For their study, the researchers used computer-aided bioinformatic analysis to find potential miRNA target sites for 896 mature human miRNA sequences on seven different coronavirus genomes. These genomes included the three pathogenic coronaviruses - the SARS, MERS and COVID-19 viruses - and four non-pathogenic coronaviruses. The researchers found that the number of target sites was elevated in the pathogenic viruses compared to the non-pathogenic strains. Furthermore, they found that pathogenic human coronaviruses attracted sets of miRNAs that differ from the non-pathogenic human coronaviruses. In particular, a set of 28 miRNAs were unique for the COVID-19 virus; the SARS and MERS viruses had their own unique sets of 21 and 24 miRNAs, respectively.

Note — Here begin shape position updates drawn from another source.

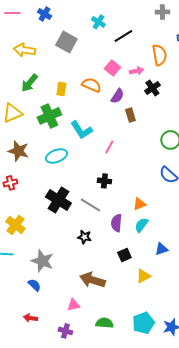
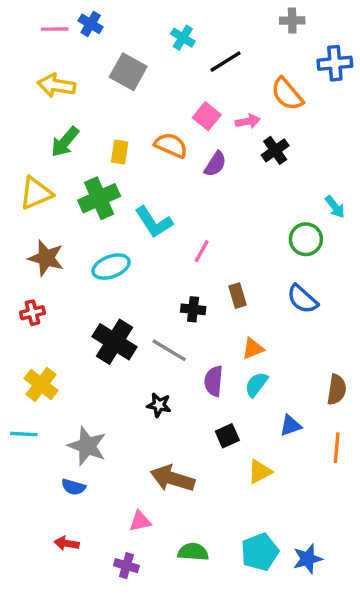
pink line: (12, 13) -> (55, 29), moved
orange semicircle: (159, 55) -> (287, 94), turned 150
brown rectangle: (130, 115) -> (238, 296), moved
blue semicircle: (34, 285) -> (73, 487), turned 152

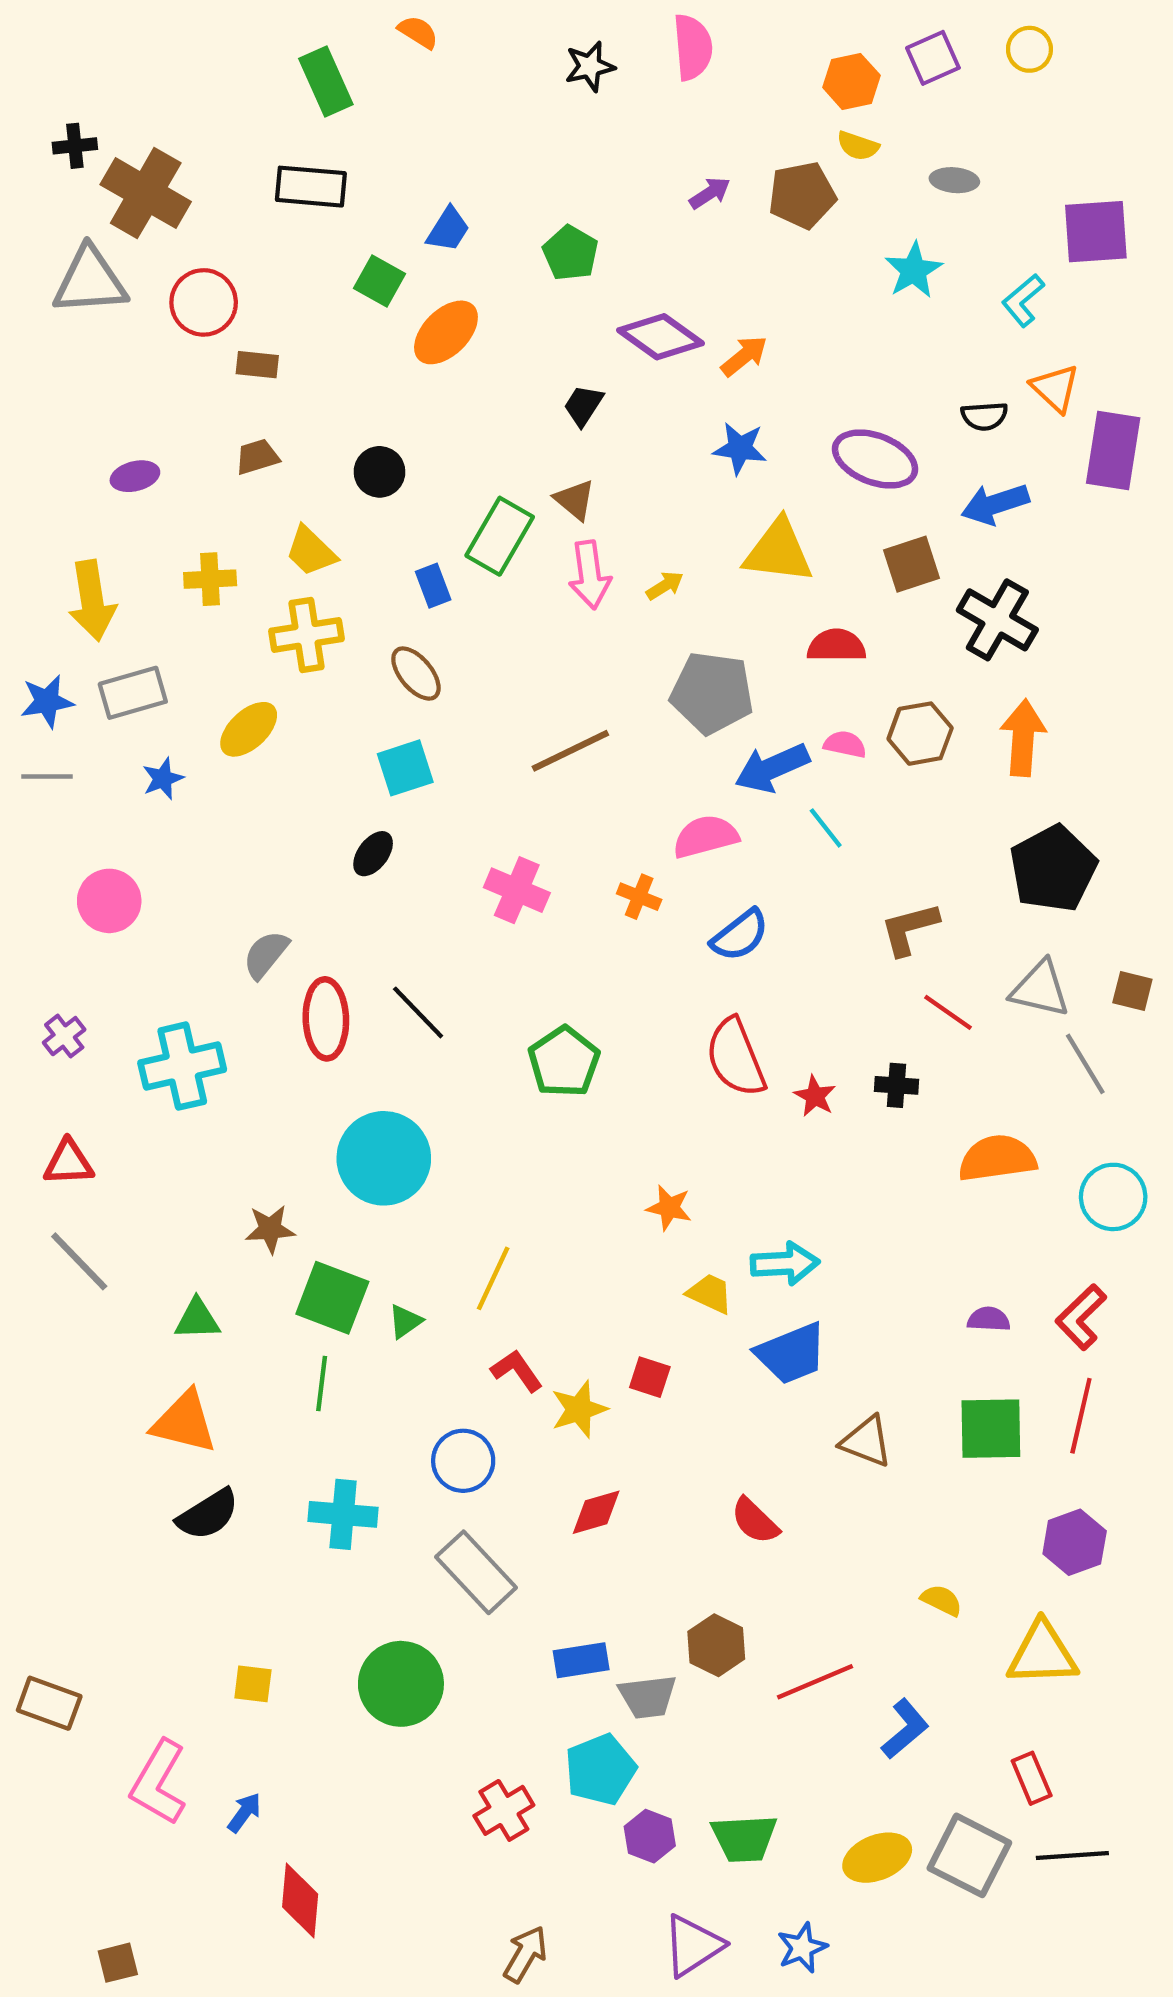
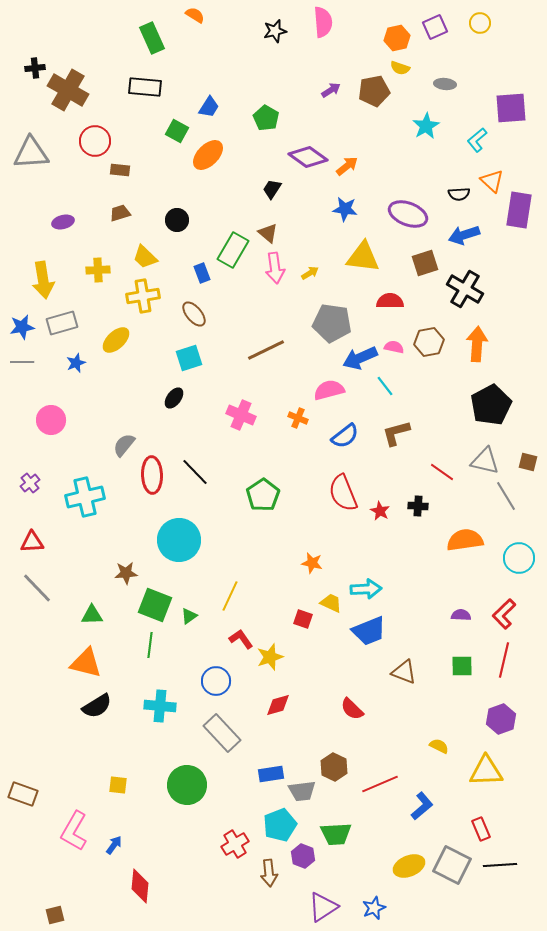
gray triangle: (90, 281) -> (31, 153), moved
brown L-shape: (909, 929) -> (396, 433), moved
red square: (650, 1377) -> (303, 619), moved
green square: (991, 1429) -> (462, 666), size x0.7
green trapezoid: (744, 1838) -> (336, 834), moved
brown arrow: (525, 1954) -> (269, 873), moved, turned 144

Focusing on the 28 unique miRNAs for the COVID-19 virus, the researchers found that the majority of these miRNAs are well expressed in bronchial epithelial cells, and their dysregulation has been reported in human lung pathologies that include lung cancers, chronic obstructive pulmonary disease, cystic fibrosis and tuberculosis. Furthermore, many of the miRNAs have been proposed to act as tumor suppressors that target the pathways for programmed cell death, or apoptosis, that are supposed to make a cell kill itself when infected, mutated or stressed in other ways. Reduction of those miRNAs has been associated with poor cancer prognosis.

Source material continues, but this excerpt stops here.